On 4 Dec 2017, at 4:08, Tony Finch wrote:

Paul Hoffman <paul.hoff...@vpnc.org> wrote:
On 27 Nov 2017, at 5:22, Tony Finch wrote:

A primary master is wrt a zone not a server - a zone's primary master is a server that's authoritative for a zone and which does not get the zone contents via axfr/ixfr, but instead from a master file and/or UPDATE (or
a non-standard mechanism such as directly from a database).

That sounds correct. It also sounds quite different than what is defined
in RFC 1996 and RFC 2136. How is this for new wording?

   Primary Master  master server at the root of the zone transfer
                   dependency graph.

That's exactly the same meaning as what I wrote above.

That one bit is, yes.
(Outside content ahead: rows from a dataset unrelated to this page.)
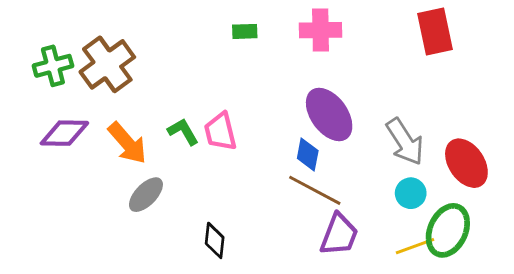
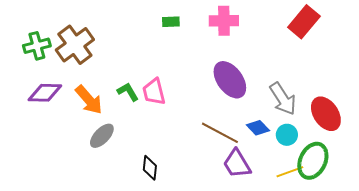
red rectangle: (435, 31) -> (304, 22), turned 52
blue diamond: (308, 155) -> (258, 128), moved, turned -55
purple trapezoid: (339, 235) -> (237, 164), turned 128

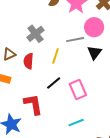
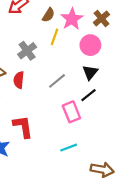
gray line: (75, 40) -> (57, 81), moved, turned -30
yellow line: (56, 56) -> (55, 37), moved
black line: (54, 83) -> (88, 95), moved

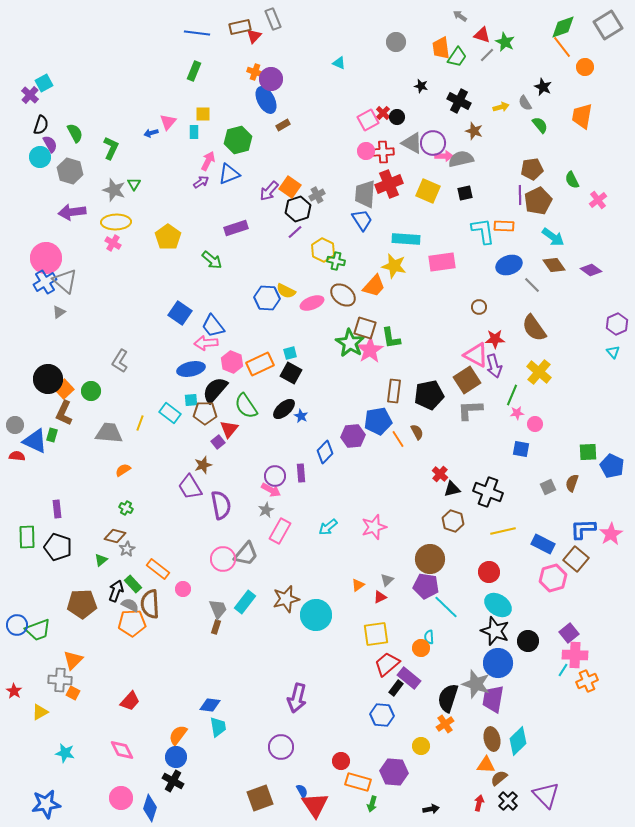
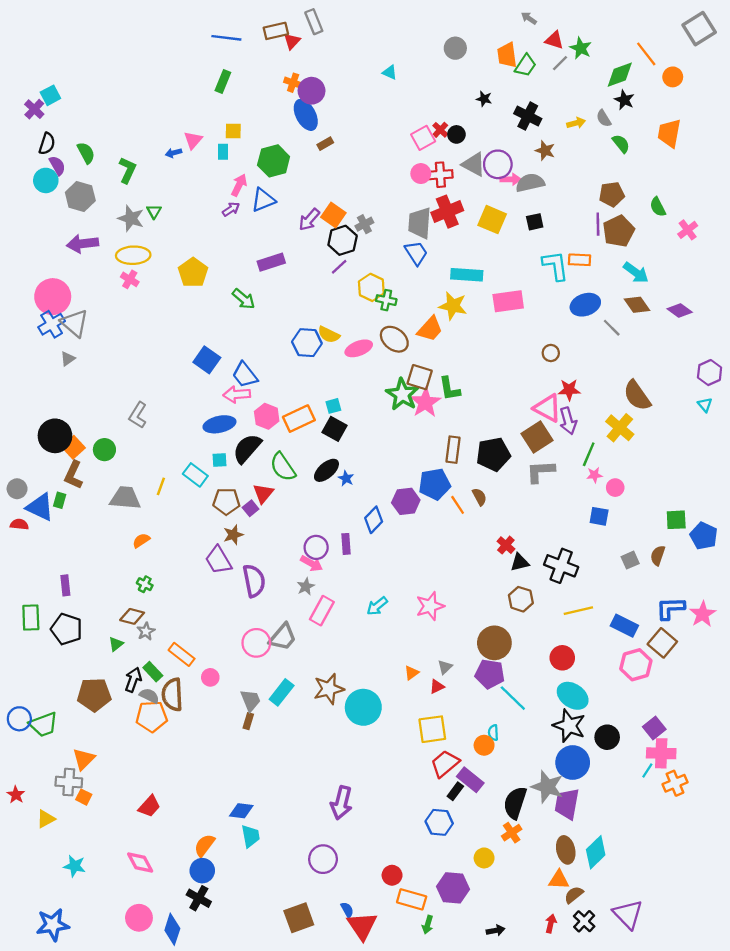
green diamond: (563, 27) -> (620, 75), moved
brown semicircle: (534, 328) -> (637, 396), moved
brown pentagon: (205, 413) -> (226, 501), moved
However the rest of the quote from 2136 differs.

The idea of a primary master is only used in <xref target="RFC1996"/> and
<xref target="RFC2136"/>, and is considered archaic in other
parts of the DNS.

Can you please provide citations to show that it's considered archaic?

Sure: earlier messages in this thread. Some people said that primary master does not need to be given in the SOA MNAME field. Some people said that there could be multiple primary masters.

A modern interpretation of the term "primary master" is a server that is both authoritative for a zone and that gets its updates to the zone from
configuration (such as a master file) or from UPDATE transactions.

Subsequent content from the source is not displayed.